This is a short post documenting some things I often forget while building Turtle Island.
Output Column Names
In Polars, if an explicit name isn’t provided, the output column will take the name of the first expression. This default behavior is generally helpful, but it can lead to unexpected results—especially when the first expression doesn’t directly represent a column. For example, if the first expression is pl.lit()
, the resulting column name will be "literal"
.
This isn’t a big issue when dealing with a single column, but it becomes problematic when using expressions like pl.all()
or pl.col("*")
. In such cases, logic that depends on column names often breaks.
My current workaround is to tweak the internal logic so that the returned expression doesn’t start with something like pl.lit()
, especially in functions that aim to support wildcard expressions.
Expression Context vs DataFrame Context
Since Polars expressions are designed to be evaluated later (not immediately), we cannot rely on any runtime properties of the DataFrame when building them.
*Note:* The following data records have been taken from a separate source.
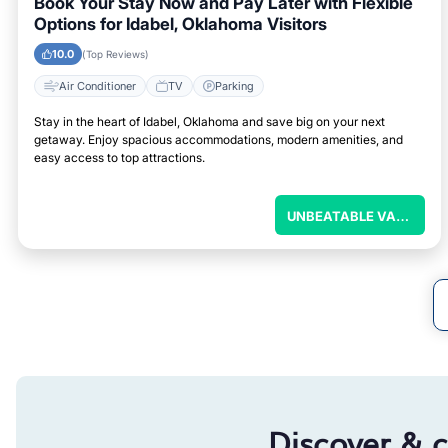
Book Your Stay Now and Pay Later with Flexible
Options for Idabel, Oklahoma Visitors
10.0
(Top Reviews)
Air Conditioner
TV
Parking
Stay in the heart of Idabel, Oklahoma and save big on your next
getaway. Enjoy spacious accommodations, modern amenities, and
easy access to top attractions.
U
NBEATABLE VALUE
Discover & 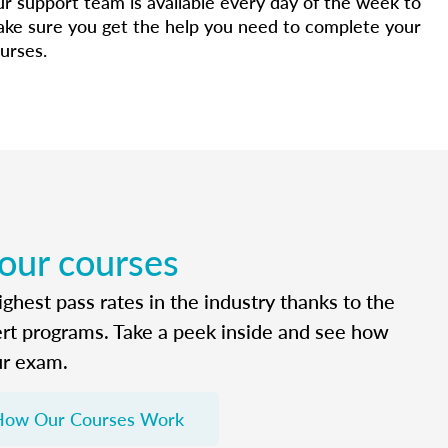
r support team is available every day of the week to
ke sure you get the help you need to complete your
urses.
 our courses
ghest pass rates in the industry thanks to the
ert programs. Take a peek inside and see how
ur exam.
How Our Courses Work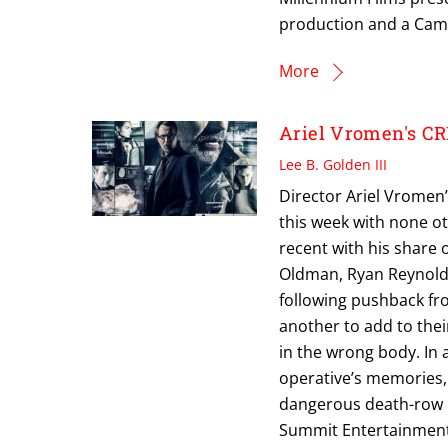
production and a Camp
More
Ariel Vromen's CR
Lee B. Golden III
Director Ariel Vromen’
this week with none ot
recent with his share 
Oldman, Ryan Reynolds 
following pushback fr
another to add to thei
in the wrong body. In a
operative’s memories, 
dangerous death-row i
Summit Entertainment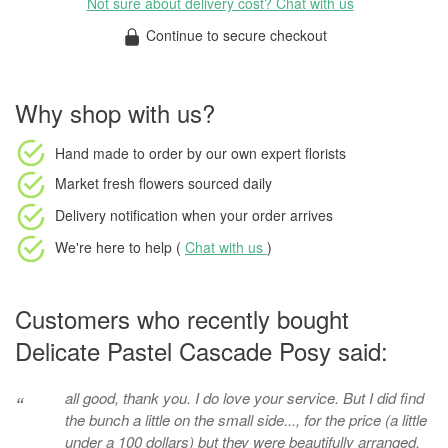
Not sure about delivery cost? Chat with us
Continue to secure checkout
Why shop with us?
Hand made to order
by our own expert florists
Market fresh flowers
sourced daily
Delivery notification
when your order arrives
We're here to help (
Chat with us
)
Customers who recently bought
Delicate Pastel Cascade Posy said:
all good, thank you. I do love your service. But I did find
“
the bunch a little on the small side..., for the price (a little
under a 100 dollars) but they were beautifully arranged.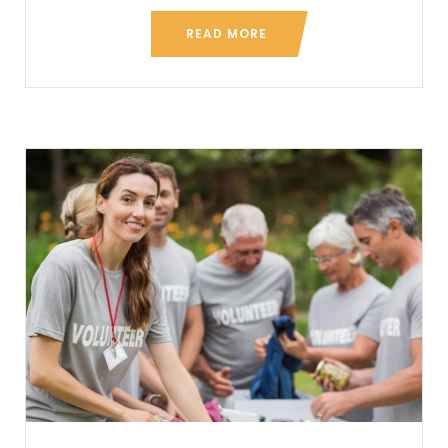
READ MORE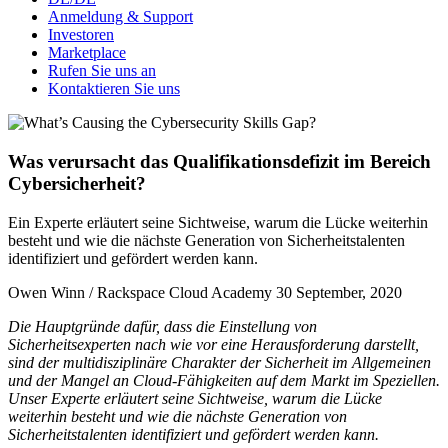
Anmeldung & Support
Investoren
Marketplace
Rufen Sie uns an
Kontaktieren Sie uns
Was verursacht das Qualifikationsdefizit im Bereich
Cybersicherheit?
Ein Experte erläutert seine Sichtweise, warum die Lücke weiterhin
besteht und wie die nächste Generation von Sicherheitstalenten
identifiziert und gefördert werden kann.
Owen Winn / Rackspace Cloud Academy
30 September, 2020
Die Hauptgründe dafür, dass die Einstellung von
Sicherheitsexperten nach wie vor eine Herausforderung darstellt,
sind der multidisziplinäre Charakter der Sicherheit im Allgemeinen
und der Mangel an Cloud-Fähigkeiten auf dem Markt im Speziellen.
Unser Experte erläutert seine Sichtweise, warum die Lücke
weiterhin besteht und wie die nächste Generation von
Sicherheitstalenten identifiziert und gefördert werden kann.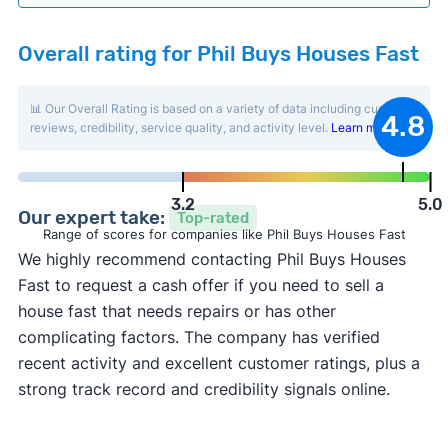
Overall rating for Phil Buys Houses Fast
📊 Our Overall Rating is based on a variety of data including customer
4.8
reviews, credibility, service quality, and activity level.
Learn more
.
3.2
5.0
Our expert take:
Top-rated
Range of scores for companies like Phil Buys Houses Fast
We highly recommend contacting Phil Buys Houses
Fast to request a cash offer if you need to sell a
house fast that needs repairs or has other
complicating factors. The company has verified
recent activity and excellent customer ratings, plus a
strong track record and credibility signals online.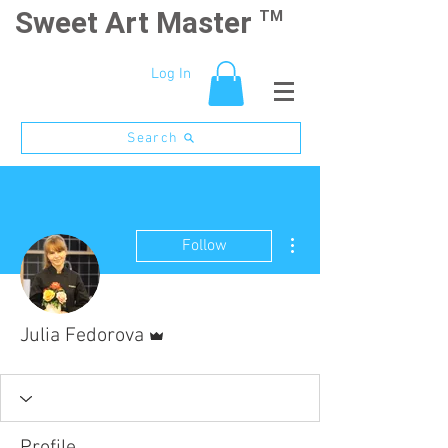
Sweet Art Master
TM
Log In
Search
More actions
Follow
Admin
Julia Fedorova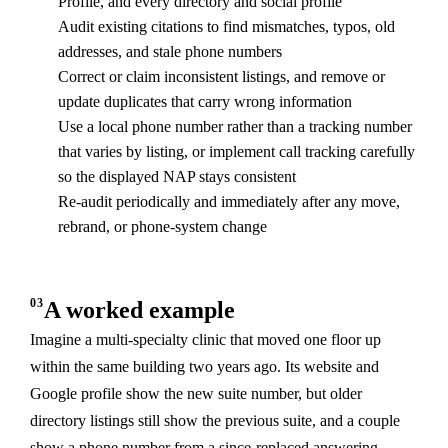
Profile, and every directory and social profile
Audit existing citations to find mismatches, typos, old
addresses, and stale phone numbers
Correct or claim inconsistent listings, and remove or
update duplicates that carry wrong information
Use a local phone number rather than a tracking number
that varies by listing, or implement call tracking carefully
so the displayed NAP stays consistent
Re-audit periodically and immediately after any move,
rebrand, or phone-system change
03
A worked example
Imagine a multi-specialty clinic that moved one floor up
within the same building two years ago. Its website and
Google profile show the new suite number, but older
directory listings still show the previous suite, and a couple
show a phone number from a since-replaced answering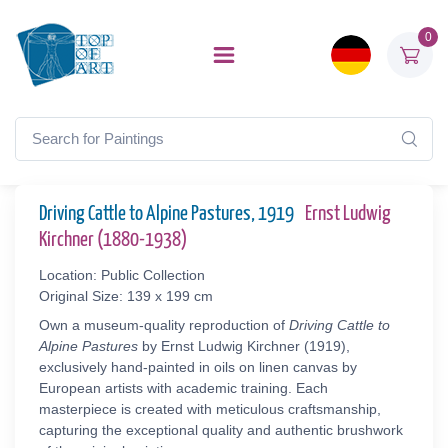
0
Driving Cattle to Alpine Pastures, 1919
Ernst Ludwig
Kirchner (1880-1938)
Location: Public Collection
Original Size: 139 x 199 cm
Own a museum-quality reproduction of
Driving Cattle to
Alpine Pastures
by Ernst Ludwig Kirchner (1919),
exclusively hand-painted in oils on linen canvas by
European artists with academic training. Each
masterpiece is created with meticulous craftsmanship,
capturing the exceptional quality and authentic brushwork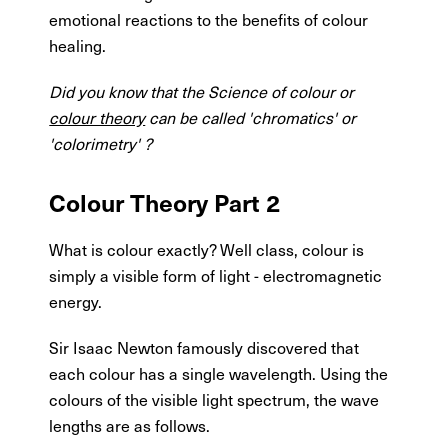
emotional reactions to the benefits of colour
healing.
Did you know that the Science of colour or
colour theory
can be called 'chromatics' or
'colorimetry' ?
Colour Theory Part 2
What is colour exactly? Well class, colour is
simply a visible form of light - electromagnetic
energy.
Sir Isaac Newton famously discovered that
each colour has a single wavelength. Using the
colours of the visible light spectrum, the wave
lengths are as follows.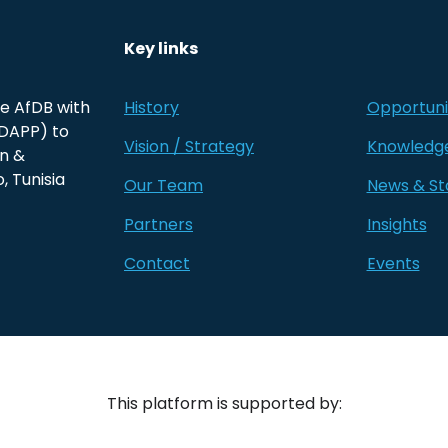
Key links
he AfDB with
History
Opportuni
(DAPP) to
Vision / Strategy
Knowledg
on &
, Tunisia
Our Team
News & St
Partners
Insights
Contact
Events
This platform is supported by: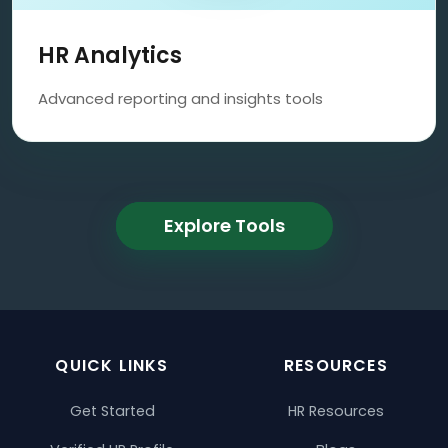
HR Analytics
Advanced reporting and insights tools
Explore Tools
QUICK LINKS
RESOURCES
Get Started
HR Resources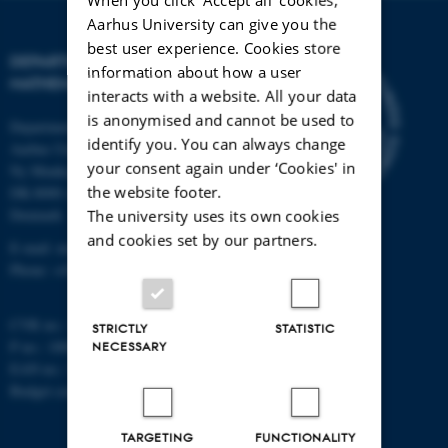
Aarhus University can give you the
best user experience. Cookies store
DEPARTMENT OF
information about how a user
MATHEMATICS
interacts with a website. All your data
is anonymised and cannot be used to
Department of Mathematics
identify you. You can always change
Aarhus University
your consent again under ‘Cookies' in
Ny Munkegade 118
the website footer.
DK-8000 Aarhus C
Denmark
The university uses its own cookies
and cookies set by our partners.
E-mail: math@au.dk
Phone: +45 8715 5100
CVR no.: 31119103
STRICTLY
STATISTIC
P no.: 1008798024
NECESSARY
EAN no.: 5798000419803
Budget code: 7261
TARGETING
FUNCTIONALITY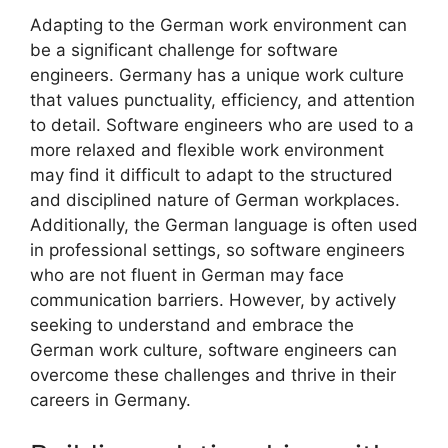
Adapting to the German work environment can
be a significant challenge for software
engineers. Germany has a unique work culture
that values punctuality, efficiency, and attention
to detail. Software engineers who are used to a
more relaxed and flexible work environment
may find it difficult to adapt to the structured
and disciplined nature of German workplaces.
Additionally, the German language is often used
in professional settings, so software engineers
who are not fluent in German may face
communication barriers. However, by actively
seeking to understand and embrace the
German work culture, software engineers can
overcome these challenges and thrive in their
careers in Germany.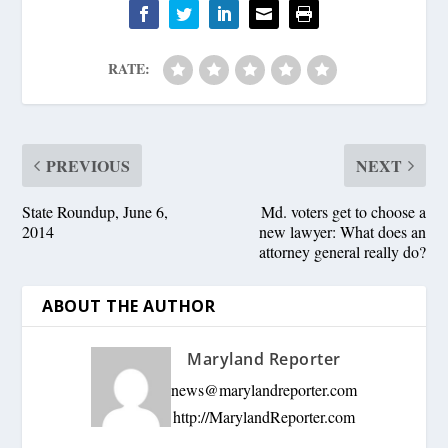
RATE:
PREVIOUS
NEXT
State Roundup, June 6,
Md. voters get to choose a
2014
new lawyer: What does an
attorney general really do?
ABOUT THE AUTHOR
Maryland Reporter
news@marylandreporter.com
http://MarylandReporter.com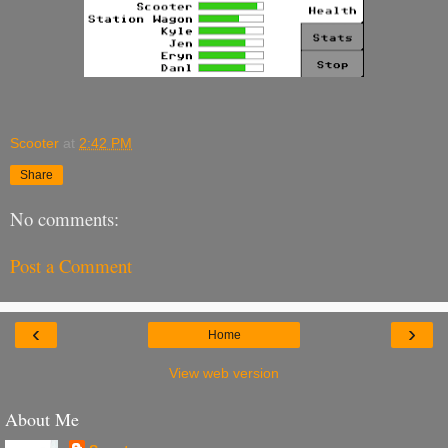
Scooter
at
2:42 PM
Share
No comments:
Post a Comment
‹
›
Home
View web version
About Me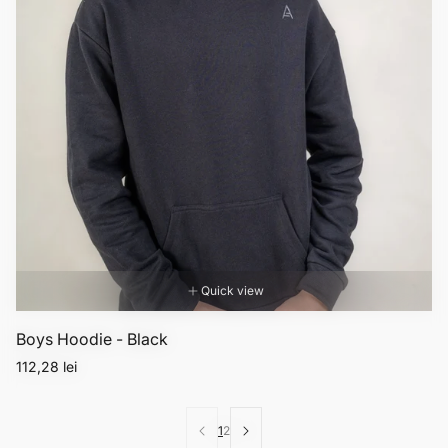
Quick view
Boys Hoodie - Black
Regular
112,28 lei
price
1
2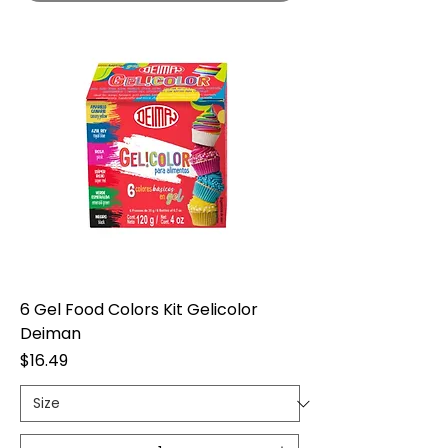
6 Gel Food Colors Kit Gelicolor
Deiman
Price
$16.49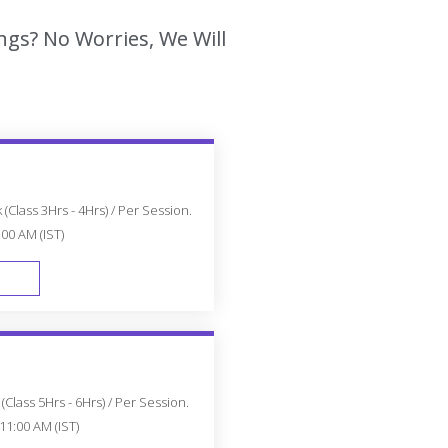
ngs? No Worries, We Will
(Class 3Hrs - 4Hrs) / Per Session.
:00 AM (IST)
FAST TRACK
Class 5Hrs - 6Hrs) / Per Session.
11:00 AM (IST)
That means things like the shape or number of rows in the DataFrame are not available during expression construction.
However, some built-in Polars functions help bridge this gap. For instance, pl.len()
returns an expression that can be used to represent the number of rows in the future evaluation context. This is useful for writing general-purpose logic in Turtle Island.
A major caveat is that Polars expressions can’t be evaluated directly in Python. You can’t write something like if pl.len()
or pl.len() + 1
as regular Python code. These expressions must be used inside other Polars expressions or functions—such as pl.int_range(0, pl.len() + 1)
—where they’ll be correctly interpreted and evaluated within the Polars execution context.
This post was drafted by me, with AI assistance to refine the content.